PROBLEM DETAILS:
Output all records exactly, with no images.

DATASET EXTRACT:
+---+

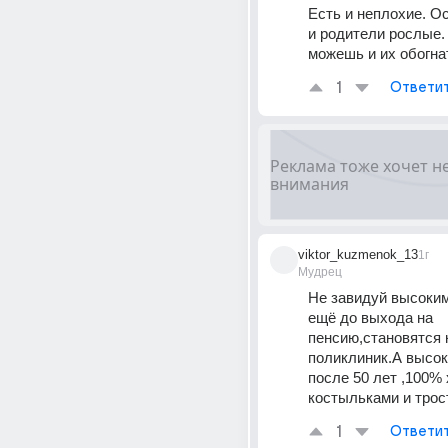
Есть и неплохие. Ос
и родители рослые. 
можешь и их обогна
1
Ответи
viktor_kuzmenok_13
1г
Мудрец
Не завидуй высоки
ещё до выхода на 
пенсию,становятся 
поликлиник.А высоки
после 50 лет ,100% х
костыльками и трос
1
Ответи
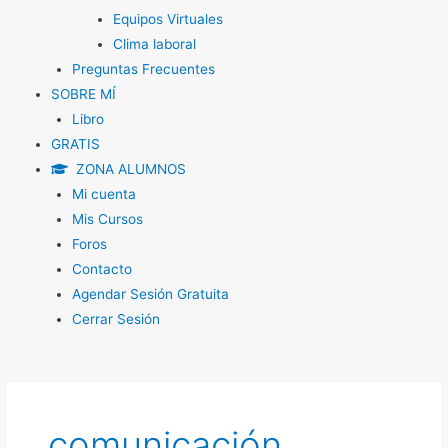
Equipos Virtuales
Clima laboral
Preguntas Frecuentes
SOBRE MÍ
Libro
GRATIS
ZONA ALUMNOS
Mi cuenta
Mis Cursos
Foros
Contacto
Agendar Sesión Gratuita
Cerrar Sesión
comunicación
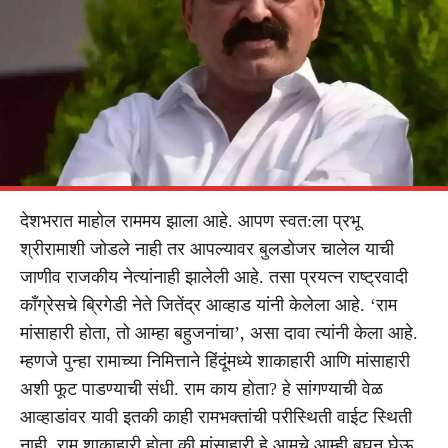
देशभरात माहोल राममय झाला आहे. आपण स्वत:ला प्रभू
श्रीरामाशी जोडले नाही तर आपल्यावर बुलडोजर चालेल याची
जाणीव राजकीय नेत्यांनाही झालेली आहे. तसा प्रयत्न राष्ट्रवादी
काँग्रेसचे ब्रिगेडी नेते जितेंद्र आव्हाड यांनी केलेला आहे. ‘राम
मांसाहारी होता, तो आम्हा बहुजनांचा’, असा दावा त्यांनी केला आहे.
म्हणजे पुन्हा रामाच्या निमित्ताने हिंदूंमध्ये शाकाहारी आणि मांसाहारी
अशी फूट पाडण्याची संधी. राम काय होता? हे सांगण्याची वेळ
आव्हाडांवर यावी इतकी काही रामभक्तांची परीस्थिती वाईट स्थिती
नाही. राम शाकाहारी होता की मांसाहारी हे आमचे आम्ही बघून घेऊ,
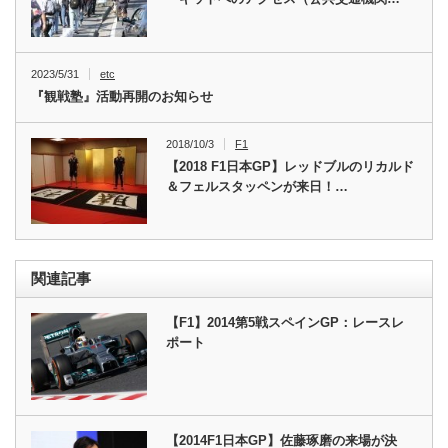
2023/5/31
etc
『観戦塾』活動再開のお知らせ
2018/10/3
F1
【2018 F1日本GP】レッドブルのリカルド
＆フェルスタッペンが来日！…
関連記事
【F1】2014第5戦スペインGP：レースレ
ポート
【2014F1日本GP】佐藤琢磨の来場が決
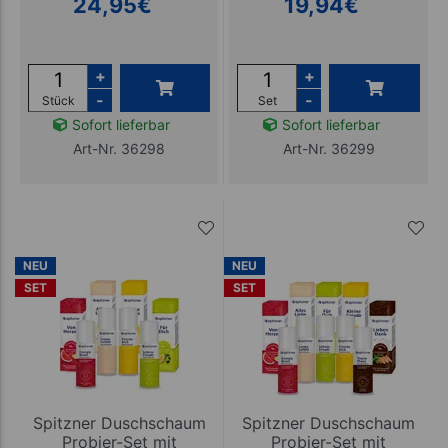
24,95
€
19,94
€
+
+
-
-
Stück
Set
Sofort lieferbar
Sofort lieferbar
Art-Nr. 36298
Art-Nr. 36299
NEU
NEU
SET
SET
Spitzner Duschschaum
Spitzner Duschschaum
Probier-Set mit
Probier-Set mit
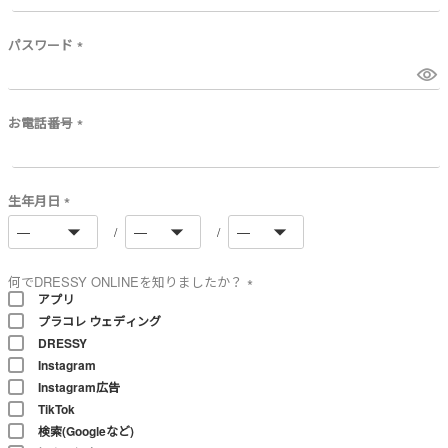
必
須
)
パスワード
(
必
須
)
お電話番号
(
必
須
)
生年月日
(
必
須
)
何でDRESSY ONLINEを知りましたか？
アプリ
(
プラコレ ウェディング
必
須
DRESSY
)
Instagram
Instagram広告
TikTok
検索(Googleなど)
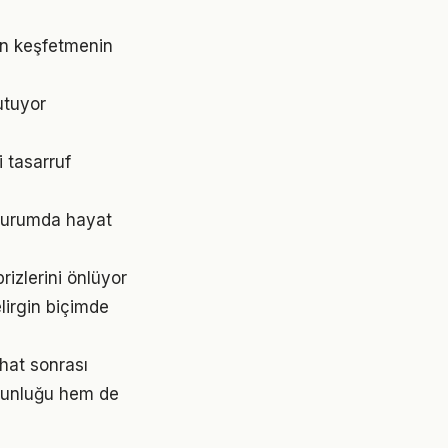
an keşfetmenin
utuyor
 tasarruf
 durumda hayat
izlerini önlüyor
lirgin biçimde
hat sonrası
gunluğu hem de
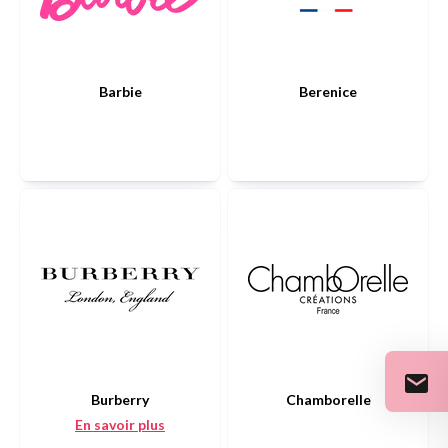
Barbie
Berenice
Burberry
Chamborelle
En savoir plus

+---+

EXERCISE SOLUTION:
Есть и неплохие. Ос
и родители рослые. 
можешь и их обогна
1
Ответи
viktor_kuzmenok_13
1г
Мудрец
Не завидуй высоки
ещё до выхода на 
пенсию,становятся 
поликлиник.А высоки
после 50 лет ,100% х
костыльками и трос
1
Ответи
Equipos Virtuales
Clima laboral
Preguntas Frecuentes
SOBRE MÍ
Libro
GRATIS
ZONA ALUMNOS
Mi cuenta
Mis Cursos
Foros
Contacto
Agendar Sesión Gratuita
Cerrar Sesión
comunicación
देशभरात माहोल राममय झाला आहे. आपण स्वत:ला प्रभू
श्रीरामाशी जोडले नाही तर आपल्यावर बुलडोजर चालेल याची
जाणीव राजकीय नेत्यांनाही झालेली आहे. तसा प्रयत्न राष्ट्रवादी
काँग्रेसचे ब्रिगेडी नेते जितेंद्र आव्हाड यांनी केलेला आहे. ‘राम
मांसाहारी होता, तो आम्हा बहुजनांचा’, असा दावा त्यांनी केला आहे.
म्हणजे पुन्हा रामाच्या निमित्ताने हिंदूंमध्ये शाकाहारी आणि मांसाहारी
अशी फूट पाडण्याची संधी. राम काय होता? हे सांगण्याची वेळ
आव्हाडांवर यावी इतकी काही रामभक्तांची परीस्थिती वाईट स्थिती
नाही. राम शाकाहारी होता की मांसाहारी हे आमचे आम्ही बघून घेऊ,
2023/5/31
etc
『観戦塾』活動再開のお知らせ
2018/10/3
F1
【2018 F1日本GP】レッドブルのリカルド
＆フェルスタッペンが来日！…
関連記事
【F1】2014第5戦スペインGP：レースレ
ポート
【2014F1日本GP】佐藤琢磨の来場が決
24,95
€
19,94
€
+
+
-
-
Stück
Set
Sofort lieferbar
Sofort lieferbar
Art-Nr. 36298
Art-Nr. 36299
NEU
NEU
SET
SET
Spitzner Duschschaum
Spitzner Duschschaum
Probier-Set mit
Probier-Set mit
必
須
)
パスワード
(
必
須
)
お電話番号
(
必
須
)
生年月日
(
必
須
)
何でDRESSY ONLINEを知りましたか？
アプリ
(
プラコレ ウェディング
必
須
DRESSY
)
Instagram
Instagram広告
TikTok
検索(Googleなど)
an keşfetmenin
utuyor
 tasarruf
 durumda hayat
izlerini önlüyor
lirgin biçimde
hat sonrası
gunluğu hem de
Barbie
Berenice
Burberry
Chamborelle
En savoir plus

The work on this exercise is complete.